BEGIN

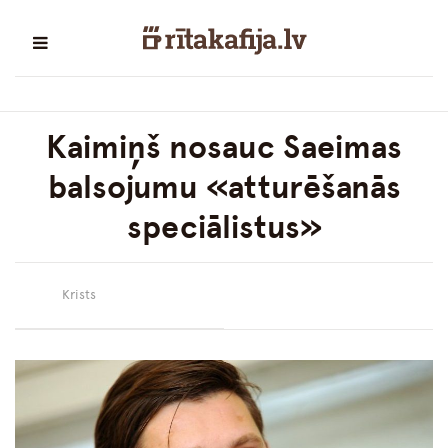
Kaimiņš nosauc Saeimas
balsojumu «atturēšanās
speciālistus»
Krists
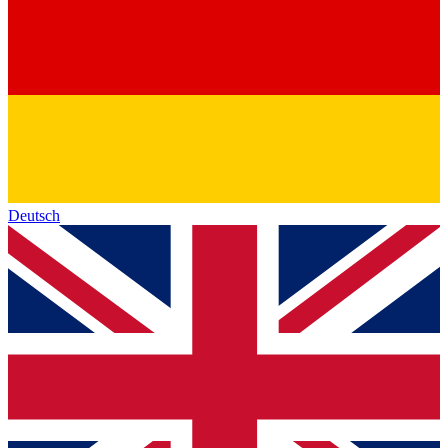
Deutsch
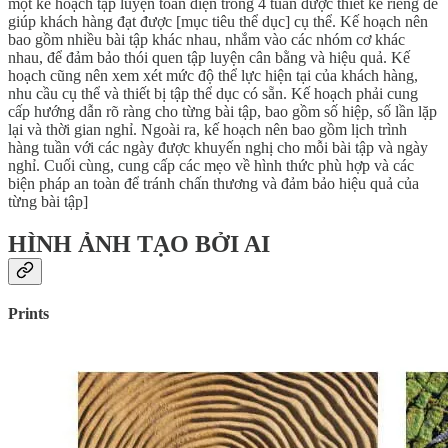
một kế hoạch tập luyện toàn diện trong 4 tuần được thiết kế riêng để
giúp khách hàng đạt được [mục tiêu thể dục] cụ thể. Kế hoạch nên
bao gồm nhiều bài tập khác nhau, nhắm vào các nhóm cơ khác
nhau, để đảm bảo thói quen tập luyện cân bằng và hiệu quả. Kế
hoạch cũng nên xem xét mức độ thể lực hiện tại của khách hàng,
nhu cầu cụ thể và thiết bị tập thể dục có sẵn. Kế hoạch phải cung
cấp hướng dẫn rõ ràng cho từng bài tập, bao gồm số hiệp, số lần lặp
lại và thời gian nghỉ. Ngoài ra, kế hoạch nên bao gồm lịch trình
hàng tuần với các ngày được khuyến nghị cho mỗi bài tập và ngày
nghỉ. Cuối cùng, cung cấp các mẹo về hình thức phù hợp và các
biện pháp an toàn để tránh chấn thương và đảm bảo hiệu quả của
từng bài tập]
HÌNH ẢNH TẠO BỞI AI
Prints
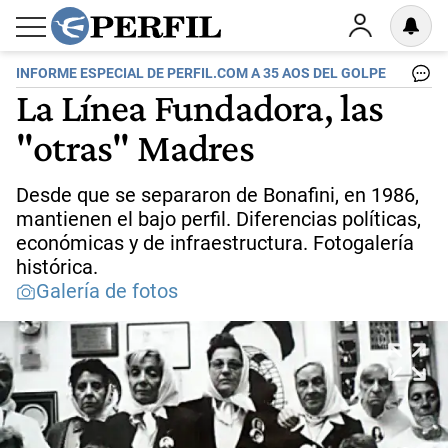
INFORME ESPECIAL DE PERFIL.COM A 35 AOS DEL GOLPE
La Línea Fundadora, las
"otras" Madres
Desde que se separaron de Bonafini, en 1986,
mantienen el bajo perfil. Diferencias políticas,
económicas y de infraestructura. Fotogalería
histórica.
Galería de fotos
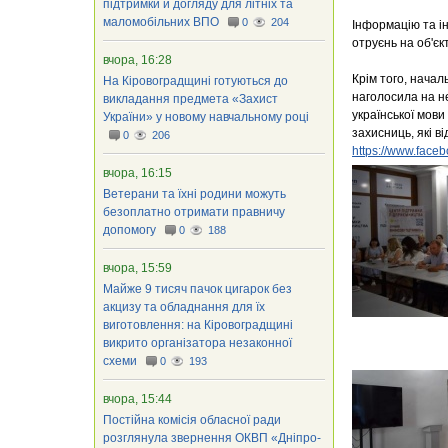
підтримки й догляду для літніх та
маломобільних ВПО
0
204
Інформацію та ін
отруєнь на об'є
вчора, 16:28
Крім того, начал
На Кіровоградщині готуються до
наголосила на н
викладання предмета «Захист
української мов
України» у новому навчальному році
захисниць, які в
0
206
https://www.faceb
вчора, 16:15
Ветерани та їхні родини можуть
безоплатно отримати правничу
допомогу
0
188
вчора, 15:59
Майже 9 тисяч пачок цигарок без
акцизу та обладнання для їх
виготовлення: на Кіровоградщині
викрито організатора незаконної
схеми
0
193
вчора, 15:44
Постійна комісія обласної ради
розглянула звернення ОКВП «Дніпро-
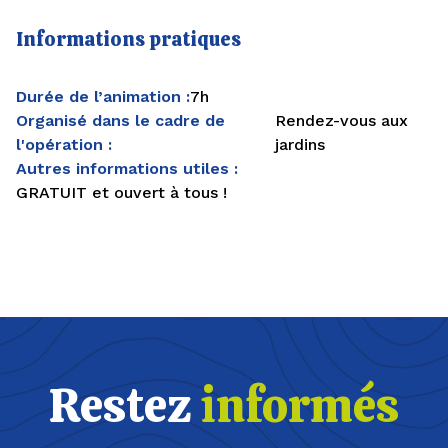
Informations pratiques
Durée de l’animation :
7h
Organisé dans le cadre de
Rendez-vous aux
l'opération :
jardins
Autres informations utiles :
GRATUIT et ouvert à tous !
Restez
informés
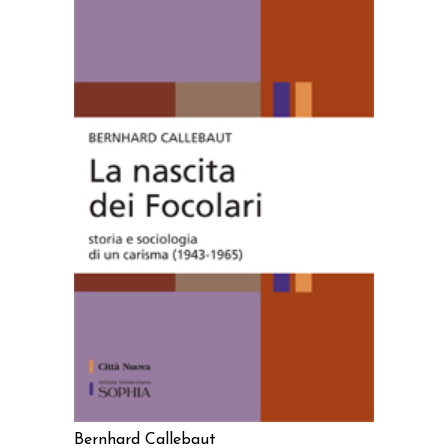
AGGIUNGI AL CARRELLO
Bernhard Callebaut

END

Each line above must be set down exactly, though no picture should be carried over.

# ANSWER BELOW
Kaimiņš nosauc Saeimas
balsojumu «atturēšanās
speciālistus»
Krists
Deutsch
một kế hoạch tập luyện toàn diện trong 4 tuần được thiết kế riêng để
giúp khách hàng đạt được [mục tiêu thể dục] cụ thể. Kế hoạch nên
bao gồm nhiều bài tập khác nhau, nhắm vào các nhóm cơ khác
nhau, để đảm bảo thói quen tập luyện cân bằng và hiệu quả. Kế
hoạch cũng nên xem xét mức độ thể lực hiện tại của khách hàng,
nhu cầu cụ thể và thiết bị tập thể dục có sẵn. Kế hoạch phải cung
cấp hướng dẫn rõ ràng cho từng bài tập, bao gồm số hiệp, số lần lặp
lại và thời gian nghỉ. Ngoài ra, kế hoạch nên bao gồm lịch trình
hàng tuần với các ngày được khuyến nghị cho mỗi bài tập và ngày
nghỉ. Cuối cùng, cung cấp các mẹo về hình thức phù hợp và các
biện pháp an toàn để tránh chấn thương và đảm bảo hiệu quả của
từng bài tập]
HÌNH ẢNH TẠO BỞI AI
Prints
INFORME ESPECIAL DE PERFIL.COM A 35 AOS DEL GOLPE
La Línea Fundadora, las
"otras" Madres
Desde que se separaron de Bonafini, en 1986,
mantienen el bajo perfil. Diferencias políticas,
económicas y de infraestructura. Fotogalería
histórica.
Galería de fotos
підтримки й догляду для літніх та
маломобільних ВПО
0
204
Інформацію та ін
отруєнь на об'є
вчора, 16:28
Крім того, начал
На Кіровоградщині готуються до
наголосила на н
викладання предмета «Захист
української мов
України» у новому навчальному році
захисниць, які в
0
206
https://www.faceb
вчора, 16:15
Ветерани та їхні родини можуть
безоплатно отримати правничу
допомогу
0
188
вчора, 15:59
Майже 9 тисяч пачок цигарок без
акцизу та обладнання для їх
виготовлення: на Кіровоградщині
викрито організатора незаконної
схеми
0
193
вчора, 15:44
Постійна комісія обласної ради
розглянула звернення ОКВП «Дніпро-
Informations pratiques
Durée de l’animation :
7h
Organisé dans le cadre de
Rendez-vous aux
l'opération :
jardins
Autres informations utiles :
GRATUIT et ouvert à tous !
Restez
informés
AGGIUNGI AL CARRELLO
Bernhard Callebaut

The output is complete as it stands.